- **Page images and extracted text**:
____

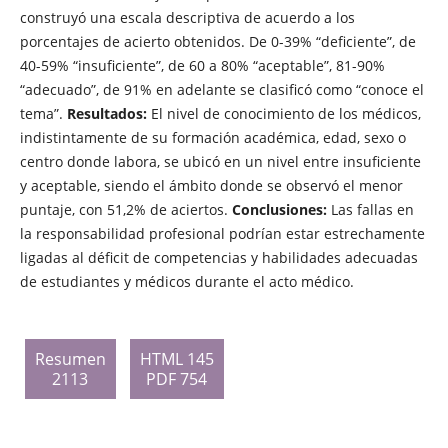
construyó una escala descriptiva de acuerdo a los
porcentajes de acierto obtenidos. De 0-39% “deficiente”, de
40-59% “insuficiente”, de 60 a 80% “aceptable”, 81-90%
“adecuado”, de 91% en adelante se clasificó como “conoce el
tema”.
Resultados:
El nivel de conocimiento de los médicos,
indistintamente de su formación académica, edad, sexo o
centro donde labora, se ubicó en un nivel entre insuficiente
y aceptable, siendo el ámbito donde se observó el menor
puntaje, con 51,2% de aciertos.
Conclusiones:
Las fallas en
la responsabilidad profesional podrían estar estrechamente
ligadas al déficit de competencias y habilidades adecuadas
de estudiantes y médicos durante el acto médico.
Resumen
HTML 145
2113
PDF 754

____

- **Directions**: Write out every line from the data above that includes "nivel".

- **Written response**:
El nivel de conocimiento de los médicos,
centro donde labora, se ubicó en un nivel entre insuficiente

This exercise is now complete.